In years past, graduates of the State University of New York at New Paltz would head to remote places like High Falls to find affordable housing. But now the hamlet’s real estate prices have left New Paltz’s in the dust.

The median sale price for a single-family home in High Falls surged nearly 50 percent, to $639,000, during the first 10 months of this year, according to the Ulster County Board of Realtors. Even more telling, the median sale price in 2019, before the pandemic, was just $199,000 — nearly 70 percent less than it is now. By comparison, the median sale price for a single-family home in New Paltz during the first 10 months of this year was $457,737.

In early December, Zillow showed nine single-family homes for sale in High Falls, from an antique three-bedroom house on 0.16 acres, listed for $235,000, to the 4,536-square-foot church that formerly housed the D&H Canal Museum, listed for $950,000.

The average High Falls annual county, town and school tax bill is $6,600, said Jeremy Baracca, Marbletown’s assessor.

“You find this tight-knit community of people from all over, all with one thing in common — love of the outdoors — whether it’s hiking, hang-gliding, snowshoeing or skiing,” Ms. Becker said.

Ms. Kane described High Falls as “sweet, small and modest,” but she said she can tell by the comments on the Nextdoor neighborhood app that some longtime residents resent the wealthier newcomers.

Mr. Bachrach, who in addition to being a developer is a member of Nature Theater of Oklahoma, a New York-based theater company, said High Falls has met his expectations in all but one area: “I would say dating is a lot harder here, and most people who live here seem to show up partnered already.”

After meeting Mr. Patinkin and his wife, the actress Kathryn Grody, at Ollie’s, Mr. Bachrach appeared with them in a matchmaking video that Mr. Patinkin posted on social media last fall. It begins with Mr. Bachrach announcing, “I’m looking for a wife,” followed by the sound of Mr. Patinkin laughing offscreen.

Students in High Falls are served by the Rondout Valley Central School District, which operates two elementary schools, an intermediate school, a junior high school and a high school. In 2020-21, the district had 1,734 students, according to the New York State Department of Education; 83 percent identified as white, 8 percent as Latino, 3 percent as Black, 2 percent as multiracial and 2 percent as Asian or Pacific Islander.

In 2022, Rondout Valley High School students’ average verbal SAT score was 599, compared with a statewide average of 534; their average score in math was 604, compared with 533 statewide. The high school had a 92 percent graduation rate in 2021.

High Falls is about a 20-minute drive from Exit 18 on the New York State Thruway. The drive to the George Washington Bridge takes about 90 minutes, depending on traffic.

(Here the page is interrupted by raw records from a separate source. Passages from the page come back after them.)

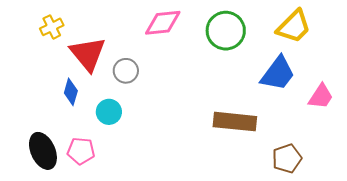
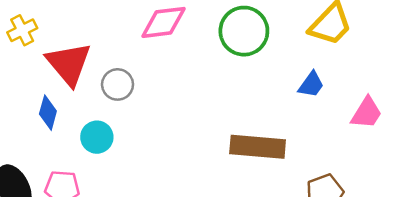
blue trapezoid: (278, 74) -> (311, 85), size x0.6

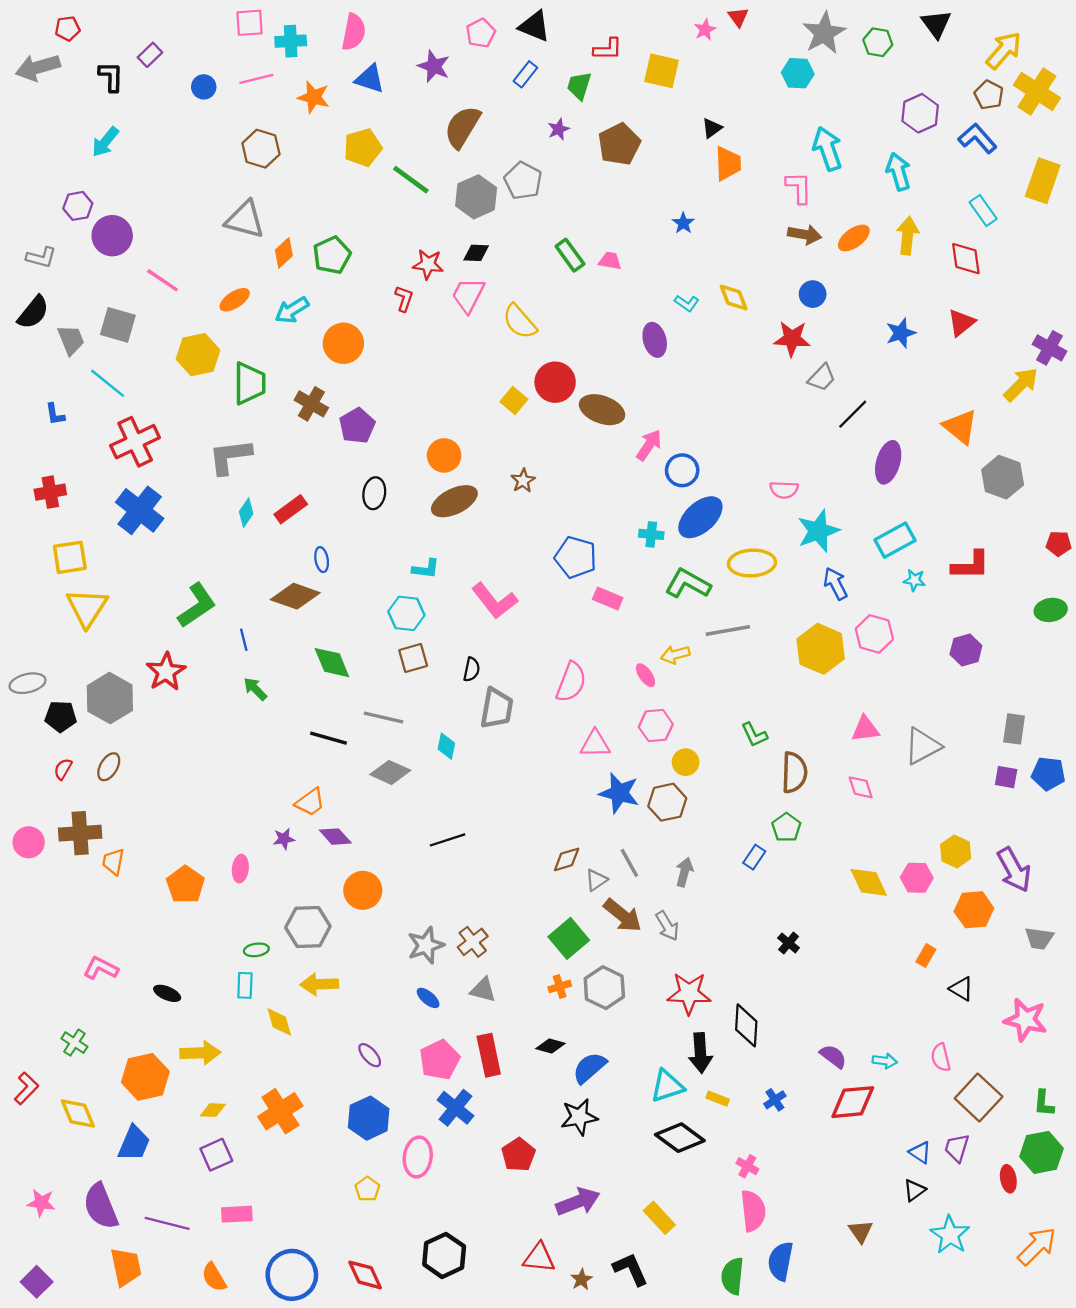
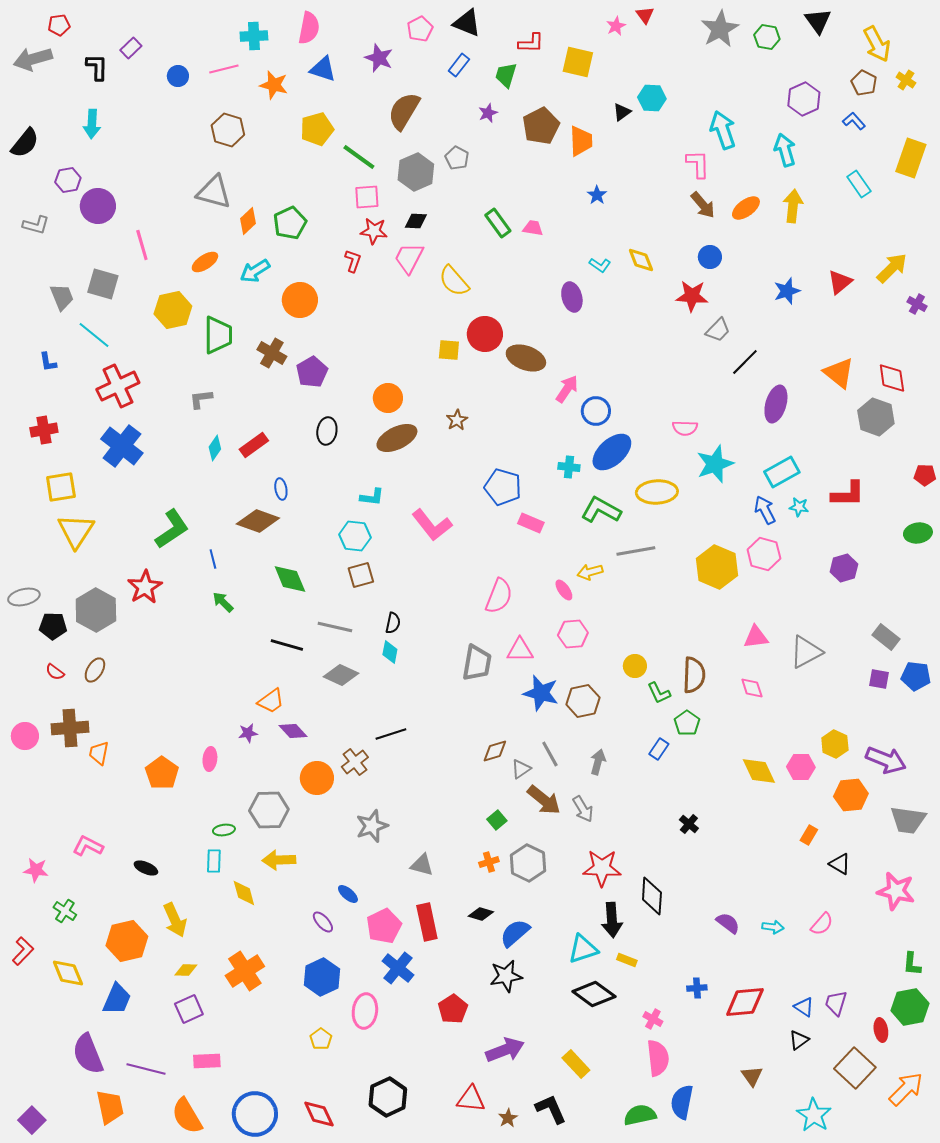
pink square: (250, 23) -> (367, 197), moved
yellow arrow: (1004, 50) -> (877, 44), turned 111
cyan hexagon: (798, 73) -> (652, 98), moved
yellow cross: (1037, 91) -> (906, 80), size x0.5
blue L-shape: (977, 138) -> (854, 121), size x0.7
cyan arrow: (105, 142) -> (92, 124), turned -36
orange trapezoid: (728, 164) -> (581, 141), moved
gray pentagon: (523, 181) -> (457, 158), size x0.7
brown arrow: (805, 235) -> (703, 205), turned 40
red diamond: (966, 259) -> (892, 378), moved
pink line: (163, 280) -> (142, 245), turned 40
black semicircle: (33, 312) -> (25, 143), moved
purple cross: (1050, 348) -> (917, 304), size x0.7
yellow arrow: (1021, 384) -> (892, 268), moved
yellow square: (514, 400) -> (449, 350), turned -35
gray L-shape: (230, 457) -> (201, 399), size x0.6
blue arrow: (835, 584) -> (765, 510), moved
black semicircle: (472, 669) -> (393, 623), moved
gray trapezoid: (497, 708) -> (477, 663), moved
gray rectangle: (1014, 729) -> (886, 637), turned -60
green L-shape: (754, 735) -> (659, 693), moved
yellow circle: (686, 762) -> (635, 666), moved
red semicircle: (63, 769) -> (55, 672), turned -84
purple arrow: (1014, 870) -> (886, 760), turned -39
green square: (569, 938) -> (497, 820), size x0.6
gray trapezoid: (1039, 938) -> (908, 820), size x1.4
brown cross: (473, 942) -> (355, 762), moved
blue ellipse: (428, 998) -> (348, 894), moved
yellow arrow: (200, 1053) -> (175, 920), turned 68
pink semicircle: (941, 1057) -> (822, 924), turned -125
brown square: (979, 1097) -> (855, 1068), moved
blue cross: (775, 1100) -> (697, 988), moved, turned 30
red diamond: (853, 1102) -> (745, 1002), moved
pink star: (41, 1203) -> (36, 870), moved
cyan star: (950, 1235) -> (814, 1115), moved
green semicircle: (732, 1276) -> (640, 1115), turned 72
orange semicircle: (214, 1277) -> (187, 1116), size x1.4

The Trailways bus station in Rosendale, N.Y., is a seven-minute drive from High Falls. Parking is free, and the trip to Manhattan takes about two hours; fares vary depending on when the ticket is bought and how many seats are available. The Trailways station on Main Street in New Paltz is roughly a 15-minute drive; the park-and-ride lot near Exit 18, which also provides free parking, is about 20 minutes away.

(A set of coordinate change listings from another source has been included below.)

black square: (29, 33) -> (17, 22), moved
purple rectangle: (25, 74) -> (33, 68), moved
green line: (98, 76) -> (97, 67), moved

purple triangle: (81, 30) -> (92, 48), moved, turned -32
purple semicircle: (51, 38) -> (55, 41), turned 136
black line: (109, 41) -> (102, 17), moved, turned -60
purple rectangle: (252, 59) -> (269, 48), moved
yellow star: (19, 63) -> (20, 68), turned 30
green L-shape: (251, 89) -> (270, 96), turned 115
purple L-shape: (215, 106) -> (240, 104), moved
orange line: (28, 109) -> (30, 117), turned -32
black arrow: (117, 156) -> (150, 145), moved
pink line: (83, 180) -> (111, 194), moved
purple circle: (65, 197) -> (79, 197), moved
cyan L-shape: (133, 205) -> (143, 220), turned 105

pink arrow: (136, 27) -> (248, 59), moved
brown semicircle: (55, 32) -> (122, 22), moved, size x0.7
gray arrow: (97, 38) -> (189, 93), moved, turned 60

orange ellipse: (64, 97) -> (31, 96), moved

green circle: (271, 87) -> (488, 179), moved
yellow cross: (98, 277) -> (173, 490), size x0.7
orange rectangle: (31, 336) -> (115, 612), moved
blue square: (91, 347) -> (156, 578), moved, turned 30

Another mass transit alternative is the Metro-North train from Poughkeepsie, a 30-minute drive from High Falls.

High Falls was settled in the late 17th century and developed from a farming community into an industrial mill site in the 18th century, according to the Marbletown Historic Preservation Commission.

With the construction of the 108-mile Delaware and Hudson Canal between 1825 and 1829, High Falls became a transportation center. The discovery of the local natural cement that was used to build parts of the canal gave rise to a new industry.

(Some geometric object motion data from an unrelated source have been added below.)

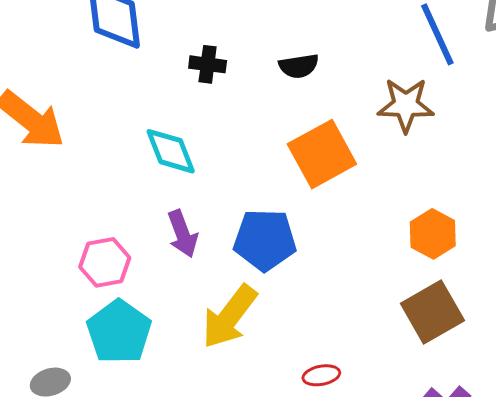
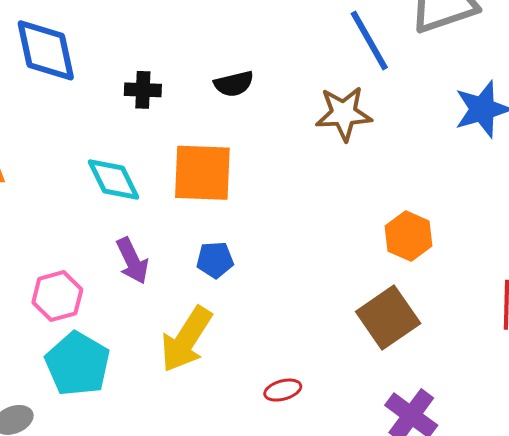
orange square: (322, 154) -> (202, 173), moved, turned 36
orange hexagon: (433, 234) -> (409, 236), moved
blue pentagon: (265, 240) -> (215, 260), size x0.6

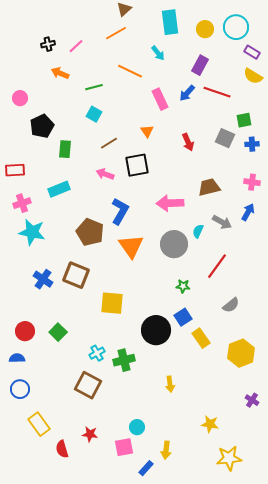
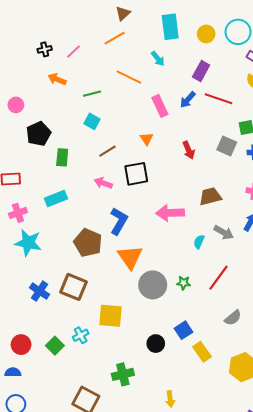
gray circle: (174, 244) -> (153, 285), moved
green star: (183, 286) -> (184, 283), moved
black circle: (156, 330) -> (156, 344), size x0.6
cyan cross: (97, 353) -> (81, 335), moved

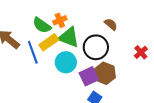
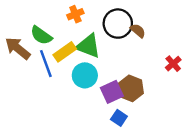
orange cross: (60, 20) -> (75, 14), moved
green semicircle: (42, 25) -> (41, 35), moved
black circle: (96, 47) -> (118, 24), moved

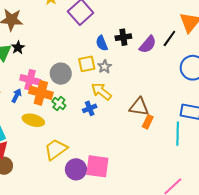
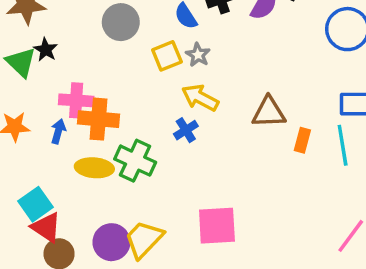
gray circle: (61, 74) -> (121, 22), moved
green cross: (59, 104) -> (135, 161), moved, size x1.6
orange rectangle: (148, 122) -> (302, 140), moved
yellow trapezoid: (56, 149) -> (144, 239), moved
purple circle: (76, 169) -> (111, 242), moved

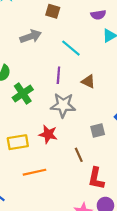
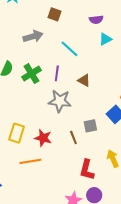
green cross: (23, 94) -> (31, 74), moved
red star: (48, 134) -> (43, 138), moved
yellow rectangle: (18, 142) -> (17, 133), turned -66
brown line: (79, 155) -> (73, 137), moved

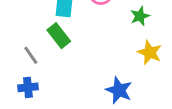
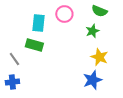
green rectangle: (59, 36) -> (34, 45), turned -36
blue star: (119, 90) -> (92, 80), moved, turned 30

The canal closed in 1898 because of competition from railroads, according to the National Park Service. In the early 1900s, the construction of the 92-mile Catskill Aqueduct, carrying water from the Ashokan Reservoir through High Falls to the Hillview Reservoir in Yonkers, N.Y., gave the hamlet an economic boost. Over the next century, High Falls’s reputation as a summer and weekend destination grew, thanks to its proximity to Mohonk Mountain House.